Disclaimer: All facts gleaned from the filings stated hereafter are only as truthful as the petitioner. The tone of this article expresses a style of writing historically employed by America’s greatest writers and, as such, is for opinion purposes only. No intentional harm is due. Do not read if the topic of divorce (even your own) causes you emotional distress. Continue at your own risk.

On August 4, 2025, in Cook County, Illinois, the petition was filed—a simple paper that carried the long shadow of thirty years. Sander Greenberg, sixty-eight, signed his name to it through his attorney, David S. Kerpel of the Law Offices of David S. Kerpel, LLC. His address now is far from the place where it began, a street in Oregon; hers is in Elmwood Park, Illinois.

They had married on August 27, 1995, in Cook County. The air then might have been thick with the last heat of summer, but now, the warmth between them has thinned to something distant, nearly untraceable. Three children came from those years—grown now, gone into their own lives.

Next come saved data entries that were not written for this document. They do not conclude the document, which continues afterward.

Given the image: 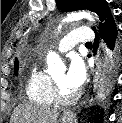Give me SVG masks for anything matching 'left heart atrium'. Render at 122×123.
<instances>
[{
	"label": "left heart atrium",
	"instance_id": "1",
	"mask_svg": "<svg viewBox=\"0 0 122 123\" xmlns=\"http://www.w3.org/2000/svg\"><path fill=\"white\" fill-rule=\"evenodd\" d=\"M86 78V68L83 60L74 56L71 58L69 67L64 76V84L71 90H78Z\"/></svg>",
	"mask_w": 122,
	"mask_h": 123
}]
</instances>
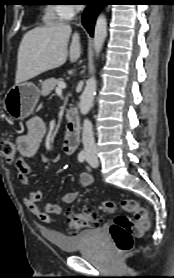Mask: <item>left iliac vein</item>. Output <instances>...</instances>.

In the petition, the words are steady and unadorned: irreconcilable differences. Six months apart and no path toward reconciliation. The marriage, once a shared structure, has been hollowed by time and strain. Sander asks for maintenance, saying he cannot keep to the life they built without Beryl’s contribution. Assets and debts are there too, tangled together, waiting for the court to split them cleanly.

It is the kind of ending that moves without spectacle. One day folds into the next until something breaks, and there is no stitching it back. The petition becomes the vessel that carries their separation toward law and record. Thirty years after their vows, they stand apart, each measuring what remains, each holding on to what they believe is still theirs.